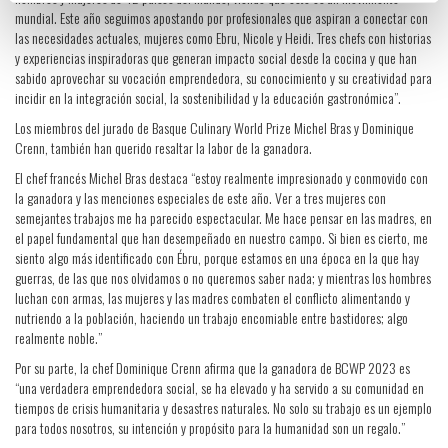
mundial. Este año seguimos apostando por profesionales que aspiran a conectar con
las necesidades actuales, mujeres como Ebru, Nicole y Heidi. Tres chefs con historias
y experiencias inspiradoras que generan impacto social desde la cocina y que han
sabido aprovechar su vocación emprendedora, su conocimiento y su creatividad para
incidir en la integración social, la sostenibilidad y la educación gastronómica”.
Los miembros del jurado de Basque Culinary World Prize Michel Bras y Dominique
Crenn, también han querido resaltar la labor de la ganadora.
El chef francés Michel Bras destaca “estoy realmente impresionado y conmovido con
la ganadora y las menciones especiales de este año. Ver a tres mujeres con
semejantes trabajos me ha parecido espectacular. Me hace pensar en las madres, en
el papel fundamental que han desempeñado en nuestro campo. Si bien es cierto, me
siento algo más identificado con Ébru, porque estamos en una época en la que hay
guerras, de las que nos olvidamos o no queremos saber nada; y mientras los hombres
luchan con armas, las mujeres y las madres combaten el conflicto alimentando y
nutriendo a la población, haciendo un trabajo encomiable entre bastidores; algo
realmente noble.”
Por su parte, la chef Dominique Crenn afirma que la ganadora de BCWP 2023 es
“una verdadera emprendedora social, se ha elevado y ha servido a su comunidad en
tiempos de crisis humanitaria y desastres naturales. No solo su trabajo es un ejemplo
para todos nosotros, su intención y propósito para la humanidad son un regalo.”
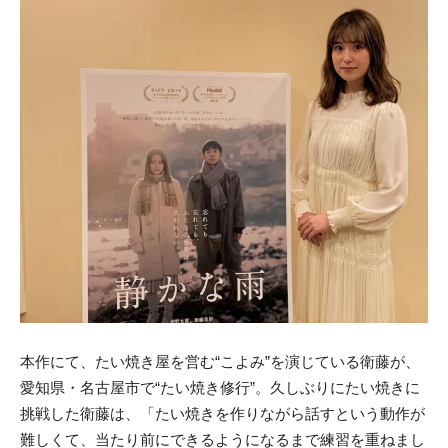
本作にて、たい焼き屋を営む“こよみ”を演じている衛藤が、
愛知県・名古屋市で“たい焼き修行”。久しぶりにたい焼きに
挑戦した衛藤は、「たい焼きを作りながら話すという動作が
難しくて、当たり前にできるようになるまで練習を重ねまし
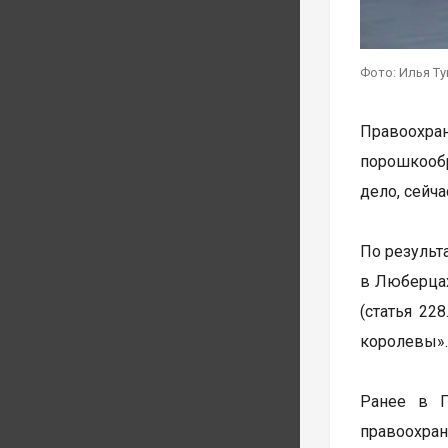
Фото: Илья Т
Правоохра
порошкообр
дело, сейч
По результ
в Люберцах
(статья 22
королевы»
Ранее в 
правоохран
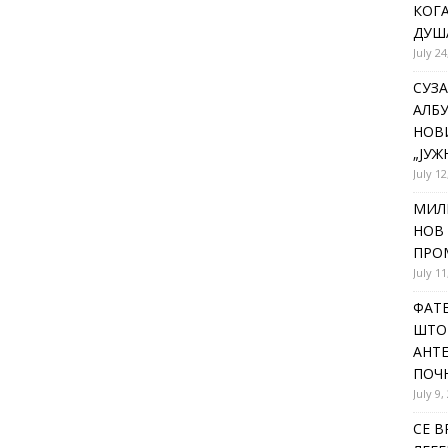
КОГА
ДУША
July 24
СУЗА
АЛБУ
НОВ
„ЈУЖ
July 12
МИЛ
НОВ 
ПРОМ
July 11
ФАТЕ
ШТО 
АНТЕ
ПОЧ
July 9,
СЕ В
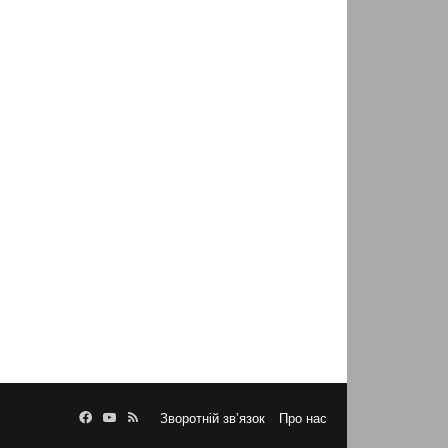
Facebook
YouTube
RSS
Зворотній зв’язок
Про нас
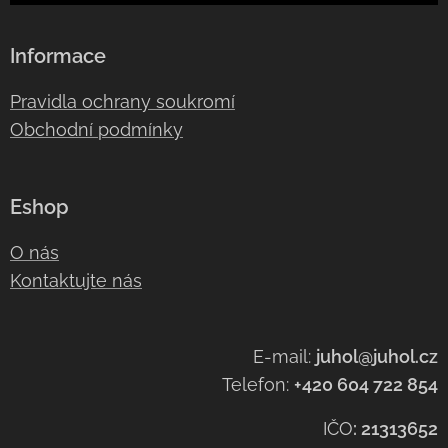
Informace
Pravidla ochrany soukromí
Obchodní podmínky
Eshop
O nás
Kontaktujte nás
E-mail:
juhol@juhol.cz
Telefon:
+420 604 722 854
IČO
:
21313652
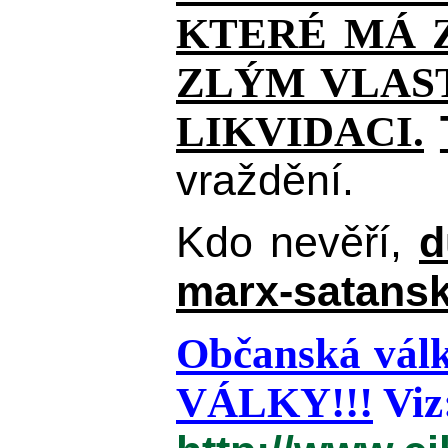
KTERÉ MÁ Z
ZLÝM VLAST
LIKVIDACI.
vraždění.
Kdo nevěří,
d
marx-satansk
Občanská válk
VÁLKY!!!
Viz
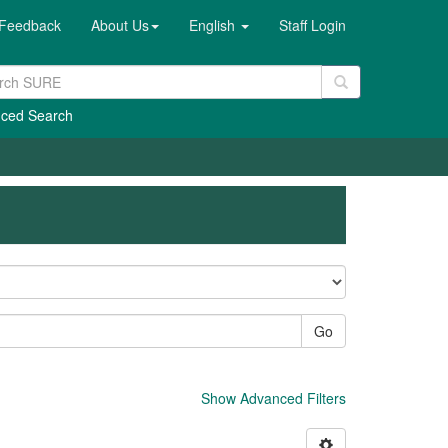
Feedback
About Us
English
Staff Login
ced Search
Go
Show Advanced Filters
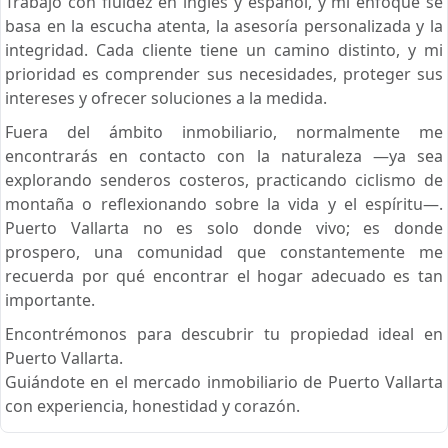
Trabajo con fluidez en inglés y español, y mi enfoque se
basa en la escucha atenta, la asesoría personalizada y la
integridad. Cada cliente tiene un camino distinto, y mi
prioridad es comprender sus necesidades, proteger sus
intereses y ofrecer soluciones a la medida.
Fuera del ámbito inmobiliario, normalmente me
encontrarás en contacto con la naturaleza —ya sea
explorando senderos costeros, practicando ciclismo de
montaña o reflexionando sobre la vida y el espíritu—.
Puerto Vallarta no es solo donde vivo; es donde
prospero, una comunidad que constantemente me
recuerda por qué encontrar el hogar adecuado es tan
importante.
Encontrémonos para descubrir tu propiedad ideal en
Puerto Vallarta.
Guiándote en el mercado inmobiliario de Puerto Vallarta
con experiencia, honestidad y corazón.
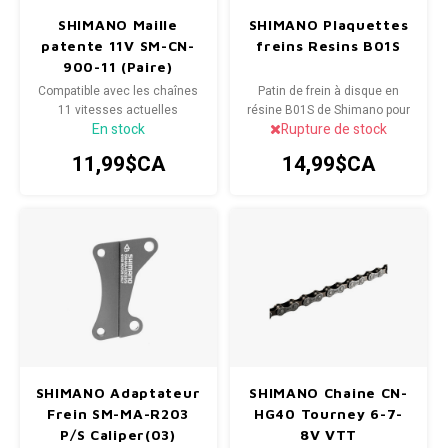
SHIMANO Maille
SHIMANO Plaquettes
Radio/Klaxons/Sonettes/Fanions
Potences
patente 11V SM-CN-
freins Resins B01S
900-11 (Paire)
Protection Velo
Peg
Compatible avec les chaînes
Patin de frein à disque en
11 vitesses actuelles
résine B01S de Shimano pour
En stock
Rupture de stock
remplacement.
Sécurité / Réflecteurs
Guidons
Le tampon de résine réduit le
11,99$CA
14,99$CA
bruit et offre une excellente
modulation de puissance
Support entreposage et rangement
SHIMANO Adaptateur
SHIMANO Chaine CN-
Frein SM-MA-R203
HG40 Tourney 6-7-
P/S Caliper(03)
8V VTT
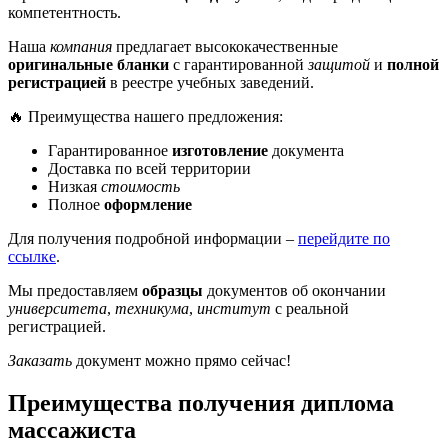
компетентность.
Наша
компания
предлагает высококачественные
оригинальные бланки
с гарантированной
защитой
и
полной
регистрацией
в реестре учебных заведений.
🔥 Преимущества нашего предложения:
Гарантированное
изготовление
документа
Доставка по всей территории
Низкая
стоимость
Полное
оформление
Для получения подробной информации –
перейдите по
ссылке
.
Мы предоставляем
образцы
документов об окончании
университета
,
техникума
,
институт
с реальной
регистрацией.
Заказать
документ можно прямо сейчас!
Преимущества получения диплома
массажиста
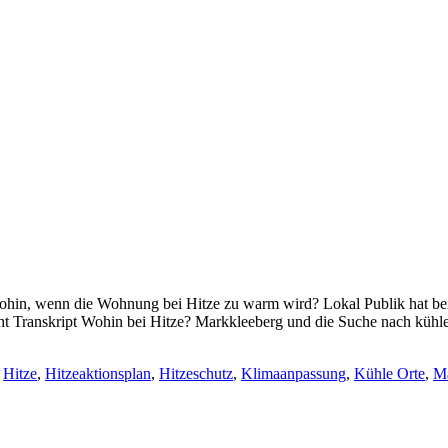
hin, wenn die Wohnung bei Hitze zu warm wird? Lokal Publik hat bei 
geht Transkript Wohin bei Hitze? Markkleeberg und die Suche nach kü
,
Hitze
,
Hitzeaktionsplan
,
Hitzeschutz
,
Klimaanpassung
,
Kühle Orte
,
Ma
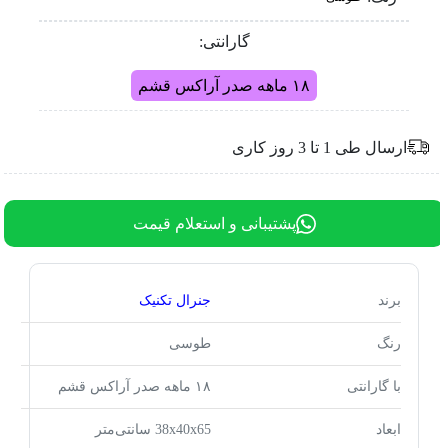
گارانتی:
۱۸ ماهه صدر آراکس قشم
ارسال طی 1 تا 3 روز کاری
پشتیبانی و استعلام قیمت
برند
جنرال تکنیک
رنگ
طوسی
با گارانتی
۱۸ ماهه صدر آراکس قشم
ابعاد
38x40x65 سانتی‌متر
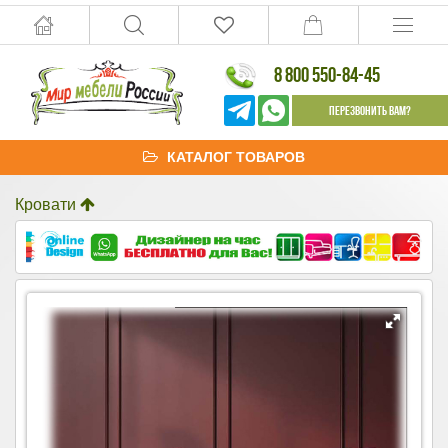
8 800 550-84-45
Перезвонить Вам?
КАТАЛОГ ТОВАРОВ
Кровати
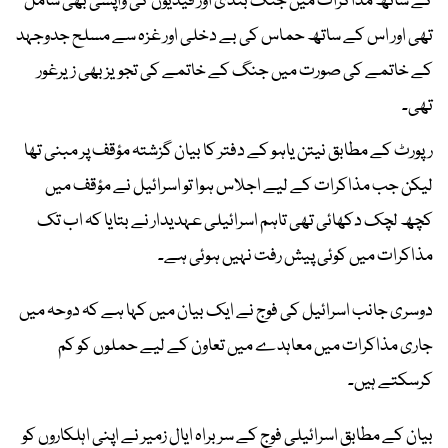
کے ساتھ مذاکرات میں جنگ بندی اور قیدیوں کی واپسی بھی شامل
تھی اور اس کے ساتھ حماس کی بے دخلی اور غزہ سے مسلح جدوجہد
کے خاتمے کی صورت میں جنگ کے خاتمے کی تجویز بھی زیرغور
تھی۔
رپورٹ کے مطابق نیتن یاہو کے دفتر کا بیان گزشتہ مؤقف پر مبنی تھا
لیکن جب مذاکرات کے لیے اجلاس ہوا تو اسرائیل نے مؤقف میں
کچھ لچک دکھائی تھی تاہم اسرائیلی عہدیدار نے بتایا کہ اب تک
مذاکرات میں کوئی پیش رفت نہیں ہوئی ہے۔
دوسری جانب اسرائیل کی فوج نے ایک بیان میں کہا ہے کہ دوحہ میں
جاری مذاکرات میں معاہدے میں تعاون کے لیے حملوں کو کم
کرسکتے ہیں۔
بیان کے مطابق اسرائیلی فوج کے سربراہ ایال زمیر نے اپنی اہلکاروں کو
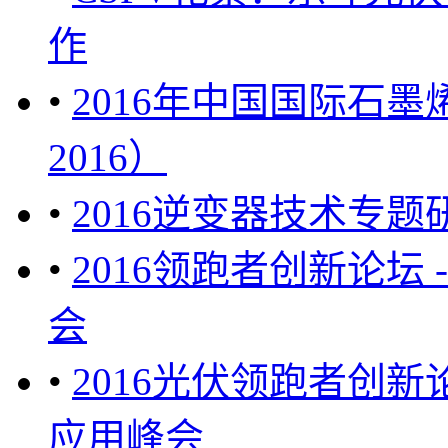
作
•
2016年中国国际石墨烯
2016）
•
2016逆变器技术专题
•
2016领跑者创新论坛
会
•
2016光伏领跑者创
应用峰会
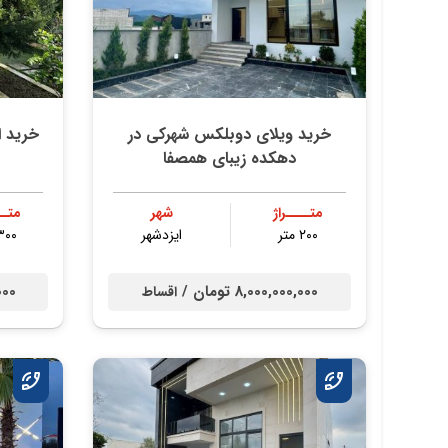
خرید ویلای دوبلکس شهرکی در
خرید ا
دهکده زیبای همصفا
متــــراژ
شهر
متــ
۲۰۰ متر
ایزدشهر
۳۰۰ مت
8,000,000,000 تومان /
0,000
اقساط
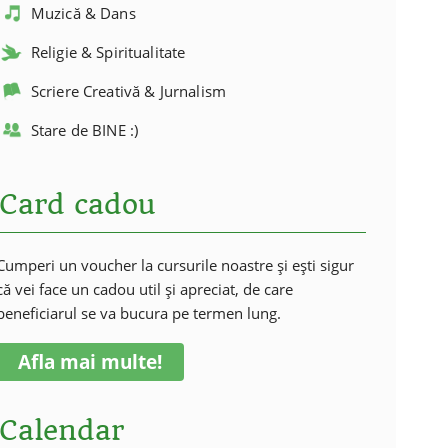
Muzică & Dans
Religie & Spiritualitate
Scriere Creativă & Jurnalism
Stare de BINE :)
Card cadou
Cumperi un voucher la cursurile noastre și ești sigur
că vei face un cadou util și apreciat, de care
beneficiarul se va bucura pe termen lung.
Afla mai multe!
Calendar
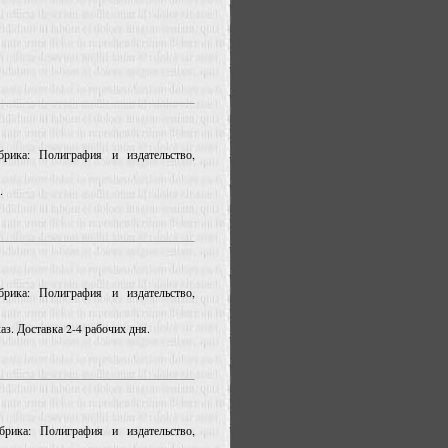
рика: Полиграфия и издательство,
.
рика: Полиграфия и издательство,
з. Доставка 2-4 рабочих дня.
рика: Полиграфия и издательство,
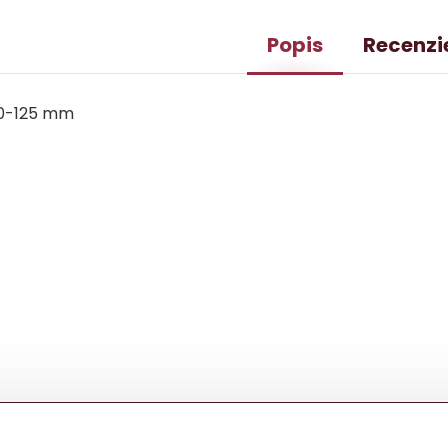
Popis
Recenzi
70-125 mm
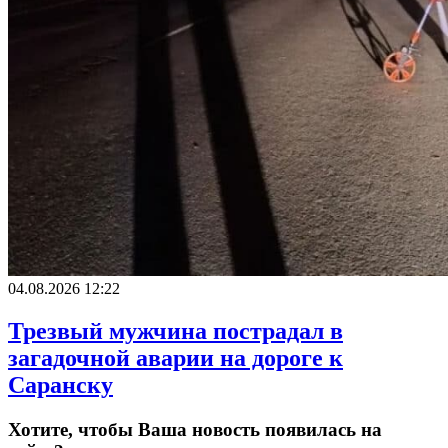
04.08.2026 12:22
Трезвый мужчина пострадал в
загадочной аварии на дороге к
Саранску
Хотите, чтобы Ваша новость появилась на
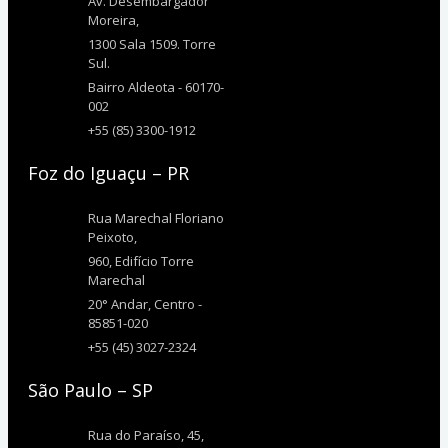
Av. Desembargador
Moreira,
1300 Sala 1509. Torre
Sul.
Bairro Aldeota - 60170-
002
+55 (85) 3300-1912
Foz do Iguaçu – PR
Rua Marechal Floriano
Peixoto,
960, Edifício Torre
Marechal
20° Andar, Centro -
85851-020
+55 (45) 3027-2324
São Paulo – SP
Rua do Paraíso, 45,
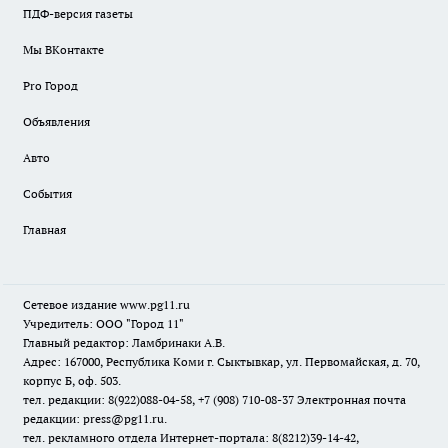
ПДФ-версия газеты
Мы ВКонтакте
Pro Город
Объявления
Авто
События
Главная
Сетевое издание www.pg11.ru
Учредитель: ООО "Город 11"
Главный редактор: Ламбринаки А.В.
Адрес: 167000, Республика Коми г. Сыктывкар, ул. Первомайская, д. 70,
корпус Б, оф. 503.
тел. редакции: 8(922)088-04-58, +7 (908) 710-08-37
Электронная почта
редакции: press@pg11.ru
.
тел. рекламного отдела Интернет-портала: 8(8212)39-14-42,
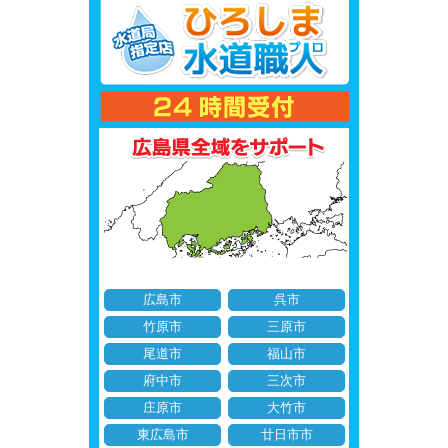
広島市
呉市
竹原市
三原市
尾道市
福山市
府中市
三次市
庄原市
大竹市
東広島市
廿日市市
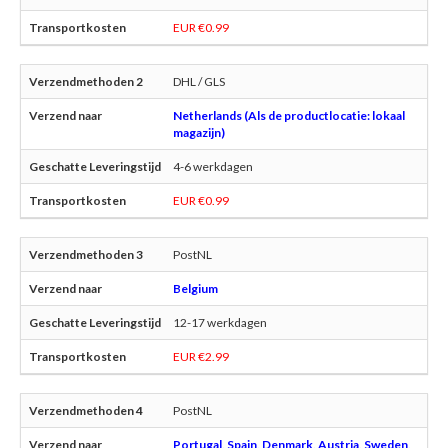
EUR €0.99
DHL / GLS
Netherlands (Als de productlocatie: lokaal
magazijn)
4-6 werkdagen
EUR €0.99
PostNL
Belgium
12-17 werkdagen
EUR €2.99
PostNL
Portugal, Spain, Denmark, Austria, Sweden,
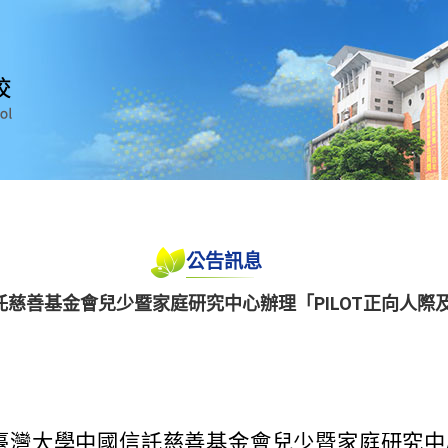
公告訊息
慈善基金會兒少暨家庭研究中心辦理「PILOT正向人際
臺灣大學中國信託慈善基金會兒少暨家庭研究中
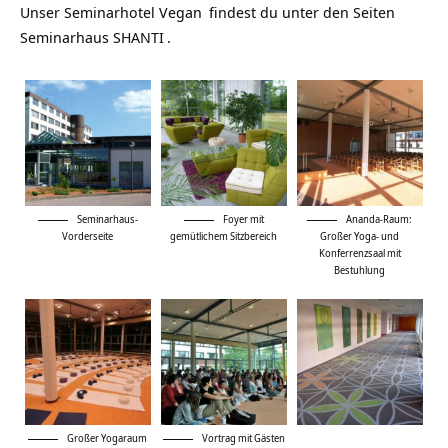
Unser
Seminarhotel Vegan
findest du unter den Seiten
Seminarhaus SHANTI
.
Seminarhaus-
Foyer mit
Ananda-Raum:
Vorderseite
gemütlichem Sitzbereich
Großer Yoga- und
Konferrenzsaal mit
Bestuhlung
Großer Yogaraum
Vortrag mit Gästen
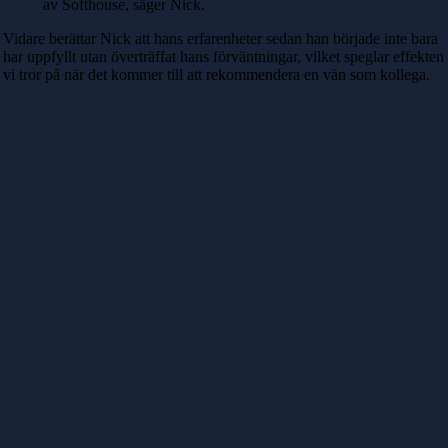
av Softhouse, säger Nick.
Vidare berättar Nick att hans erfarenheter sedan han började inte bara
har uppfyllt utan överträffat hans förväntningar, vilket speglar effekten
vi tror på när det kommer till att rekommendera en vän som kollega.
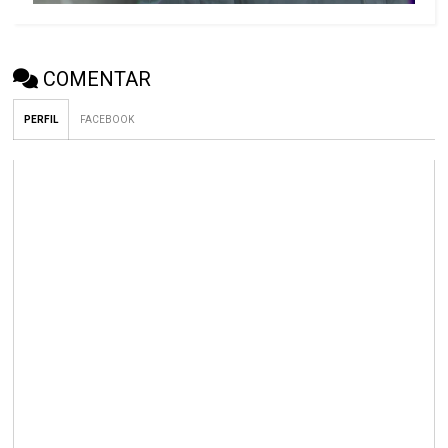
COMENTAR
PERFIL
FACEBOOK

**AIM OF THE TASK:**
Whenever the string "مطابق" turns up in a line of the data, copy that line.

**WRITTEN RESPONSE:**
رپورٹ کے مطابق نیتن یاہو کے دفتر کا بیان گزشتہ مؤقف پر مبنی تھا
بیان کے مطابق اسرائیلی فوج کے سربراہ ایال زمیر نے اپنی اہلکاروں کو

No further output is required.